When I scrolled down to the comments I learned that I wasn't alone in this sentiment. Some people wanted even more. There was a discussion of whether assets or market cap are better measure for the title "Biggest Companies". So, I got to work, found my data source, the Forbes Global 2000. It had all the metrics people wanted to see. After scraping the list in Python, I decided to coalesce some of the industries, by using broader terminology. For example, I labeled "Major Banks", "Diversified Insurance" and "Investment Services" as an all-encompassing and more understandable "Finance and Insurance" industry.

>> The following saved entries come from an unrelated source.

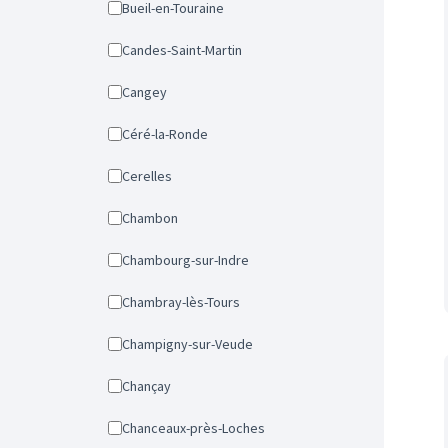
Bueil-en-Touraine
Candes-Saint-Martin
Cangey
Céré-la-Ronde
Cerelles
Chambon
Chambourg-sur-Indre
Chambray-lès-Tours
Champigny-sur-Veude
Chançay
Chanceaux-près-Loches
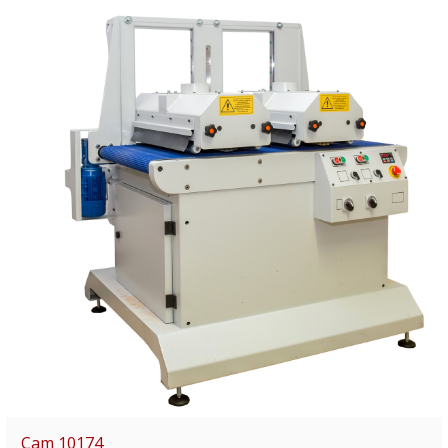
Cam 10174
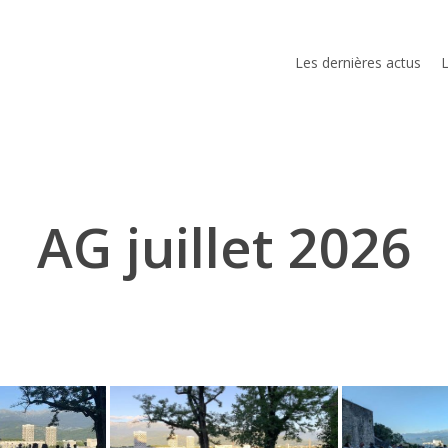
Les dernières actus
L
AG juillet 2026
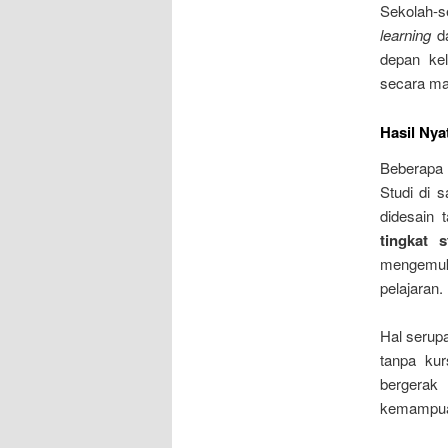
Sekolah-s
learning
d
depan ke
secara man
Hasil Nya
Beberapa 
Studi di 
didesain 
tingkat 
mengemuka
pelajaran.
Hal serupa
tanpa kur
bergerak
kemampuan 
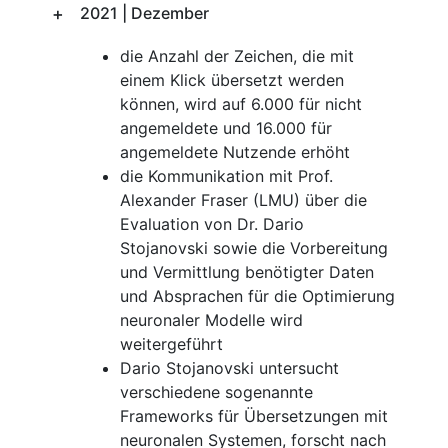
2021 | Dezember
die Anzahl der Zeichen, die mit
einem Klick übersetzt werden
können, wird auf 6.000 für nicht
angemeldete und 16.000 für
angemeldete Nutzende erhöht
die Kommunikation mit Prof.
Alexander Fraser (LMU) über die
Evaluation von Dr. Dario
Stojanovski sowie die Vorbereitung
und Vermittlung benötigter Daten
und Absprachen für die Optimierung
neuronaler Modelle wird
weitergeführt
Dario Stojanovski untersucht
verschiedene sogenannte
Frameworks für Übersetzungen mit
neuronalen Systemen, forscht nach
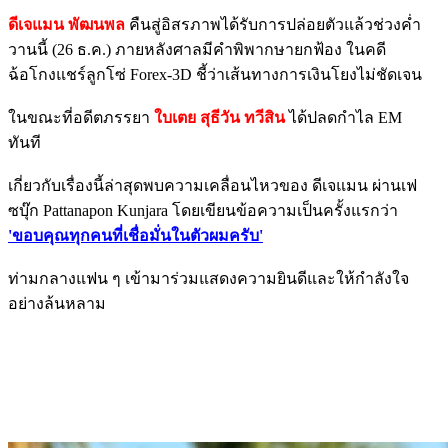
ดีเจแมน พัฒนพล
คืนสู่อิสรภาพได้รับการปล่อยตัวแล้วช่วงค่ำ
วานนี้ (26 ธ.ค.) ภายหลังศาลมีคำพิพากษายกฟ้อง ในคดี
ฉ้อโกงแชร์ลูกโซ่ Forex-3D ชี้ว่าเส้นทางการเงินโยงไม่ชัดเจน
ในขณะที่อดีตภรรยา
ใบเตย สุธีวัน ทวีสิน
ได้ปลดกำไล EM
ทันที
เกี่ยวกับเรื่องนี้ล่าสุดพบความเคลื่อนไหวของ ดีเจแมน ผ่านเฟ
ซบุ๊ก Pattanapon Kunjara โดยเขียนข้อความเป็นครั้งแรกว่า
'ขอบคุณทุกคนที่เชื่อมั่นในตัวผมครับ'
ท่ามกลางแฟน ๆ เข้ามาร่วมแสดงความยินดีและให้กำลังใจ
อย่างล้นหลาม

Then I created my first graph. It was a treemap, just like the image on reddit, but with profit instead of revenue. I was immediately displeased with the result. I had a graph of 50 companies, but I had no way of comparing them to the revenue chart from reddit. I knew I had to put them both on the same chart. Also, it is poor form to manipulate two free variables, height and width, to show one dependent value, profit.
But interestingly from this chart we can see that 40% of the profit of the top 50 companies are finance companies. I think the metric shows a bias towards them because finance companies make money form money. They have relatively low overheads to make gobs of money. Most probably would never think of under taking large risky ventures that would push them into a loss for a year.
Next I made stacked bar chart, where you can see that the height or the bar represents revenue, and the lighted part is profit. This is much more accurate way showing that we have 1-d data. And this shows profit in relation to the total revenue.
I love this chart, it accurately portrays profit and revenue. This is what I would want to see if I was showing the results of an experiment. Yet, I felt like it loses the focus on profit, and instead gets overwhelmed by the big blue bars. At the end of the day, this chart is missing the art in the data visualization.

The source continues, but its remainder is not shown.